Data records:
**********

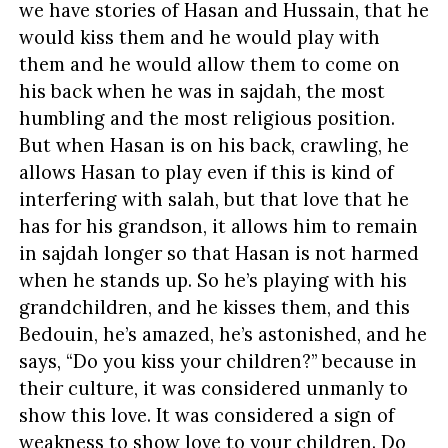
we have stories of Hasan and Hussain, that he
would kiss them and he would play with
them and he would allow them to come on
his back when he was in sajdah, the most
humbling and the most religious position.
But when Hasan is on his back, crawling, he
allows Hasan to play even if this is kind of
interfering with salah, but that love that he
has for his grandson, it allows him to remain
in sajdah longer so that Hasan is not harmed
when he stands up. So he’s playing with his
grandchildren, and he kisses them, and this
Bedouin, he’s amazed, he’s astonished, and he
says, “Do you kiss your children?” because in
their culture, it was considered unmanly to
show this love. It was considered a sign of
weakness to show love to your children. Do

**********

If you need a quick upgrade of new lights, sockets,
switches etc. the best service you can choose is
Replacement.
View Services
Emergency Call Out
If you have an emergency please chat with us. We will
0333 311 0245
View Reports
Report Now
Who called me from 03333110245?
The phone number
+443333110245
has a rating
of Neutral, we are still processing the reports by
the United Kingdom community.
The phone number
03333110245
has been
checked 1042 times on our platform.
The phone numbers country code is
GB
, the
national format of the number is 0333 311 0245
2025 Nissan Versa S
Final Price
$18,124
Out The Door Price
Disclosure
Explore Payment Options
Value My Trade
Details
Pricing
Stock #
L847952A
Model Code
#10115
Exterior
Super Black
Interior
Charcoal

**********

Exercise details: All lines above from the one with "we have stories of Hasan and Hussain, that he" to the one with "when he stands up. So he’s playing with his", inclusive, should be copied exactly, and no other lines.

Solution to this exercise:
we have stories of Hasan and Hussain, that he
would kiss them and he would play with
them and he would allow them to come on
his back when he was in sajdah, the most
humbling and the most religious position.
But when Hasan is on his back, crawling, he
allows Hasan to play even if this is kind of
interfering with salah, but that love that he
has for his grandson, it allows him to remain
in sajdah longer so that Hasan is not harmed
when he stands up. So he’s playing with his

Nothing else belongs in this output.